A herpetofaunal survey of Swaziland.

Boycott, Richard Charlton. January 1992 (has links)
The present report, based on a survey conducted over four years and on the accumulation of museum records, provides the most detailed documentation yet of the herpetofauna of Swaziland. One hundred and two new forms are recorded from the country bringing the total number of forms to 154, consisting of 44 amphibians and 110 reptiles. Up-to-date checklists of the amphibians and reptiles are presented and effectively indicate a rich and diverse herpetofauna.

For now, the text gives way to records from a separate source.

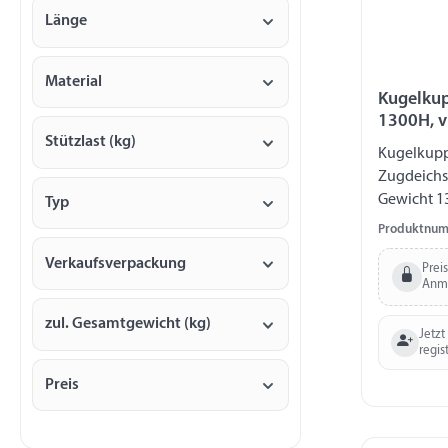
Länge
Material
Kugelkup
1300H, v
Stützlast (kg)
Kugelkupp
Zugdeichse
Gewicht 13
Typ
Zugstange
Produktnum
12,5 mm 
Verkaufsverpackung
Prei
Anm
zul. Gesamtgewicht (kg)
Jetzt
regis
Preis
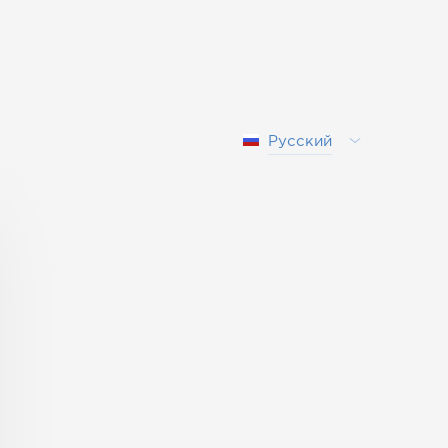
Русский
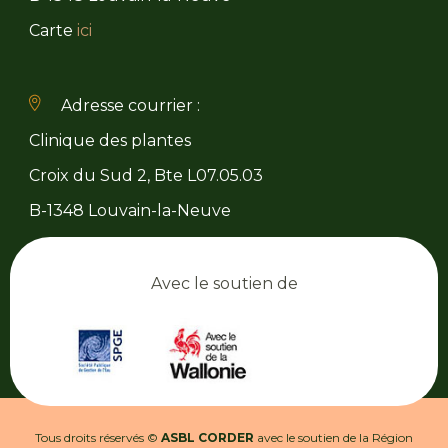
Carte
ici
Adresse courrier :
Clinique des plantes
Croix du Sud 2, Bte L07.05.03
B-1348 Louvain-la-Neuve
Avec le soutien de
Tous droits réservés ©
ASBL CORDER
avec le soutien de la Région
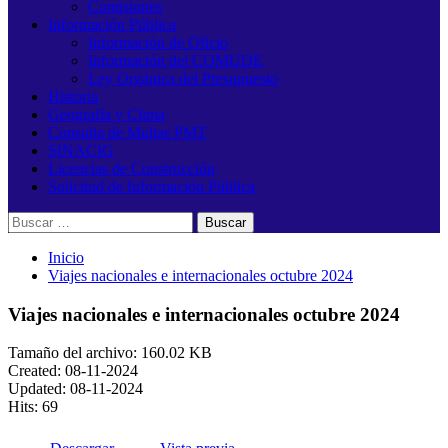
Comisiones
Información Pública
Información de Oficio
Información del COMUDE
Ley Orgánica del Presupuesto
Historia
Geografía y Clima
Consulta de Multas PMT
SINACIG
Licencias de Construcción
Solicitud de Información Pública
Buscar:
Inicio
Viajes nacionales e internacionales octubre 2024
Viajes nacionales e internacionales octubre 2024
Tamaño del archivo: 160.02 KB
Created: 08-11-2024
Updated: 08-11-2024
Hits: 69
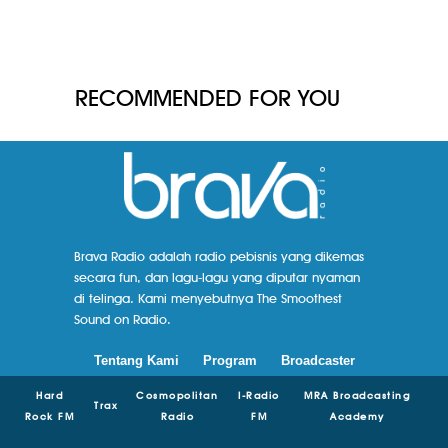
RECOMMENDED FOR YOU
Brava Radio adalah radio pebisnis yang dikemas
secara fun, dan lagu-lagu yang diputar nyaman
di telinga. Kami menyebutnya The Smoothest
Sound on Radio.
Tentang Kami
Program
Broadcaster
Hard
Cosmopolitan
I-Radio
MRA Broadcasting
Trax
Rock FM
Radio
FM
Academy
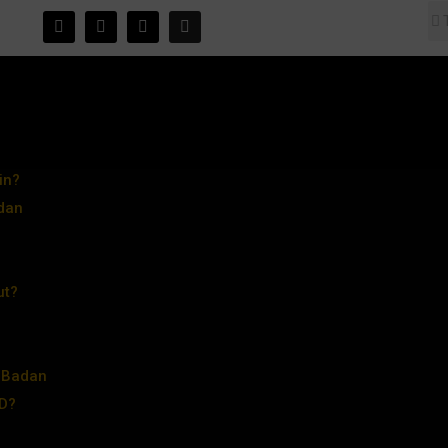
in?
dan
ut?
 Badan
D?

The biogeography of the Swaziland herpetofauna is discussed based on distribution records derived from collected specimens as well as reliable sight and audio records. Swaziland does not constitute a distinctive biogeographical unit. The present study indicates that the herpetofauna shows affinities with both the Afrotemperate and Afrotropical biomes. The traditional biogeographical classification in southern Africa, of the presence of a Cape temperate fauna and a tropical East African lowland fauna, is tested by means of a transect and is reinforced. It is also shown that Swaziland, together with Natal and southern Mozambique, forms an integral part of the tropical subtraction zone of south-east Africa. Amphibian diversity and species turnover in southern Africa are investigated by means of a transect from the east coast, through Swaziland, to the interior plateau, and a north to south transect down the eastern lowveld. The Dice-Sorenson Similarity index gives a value of 41% for the entire east-west transect and 89% for the north-south transect. The conservation status of the amphibians and reptiles of Swaziland is discussed. Conservation measures are proposed. / Thesis (M.Sc.)-University of Natal, Durban, 1992.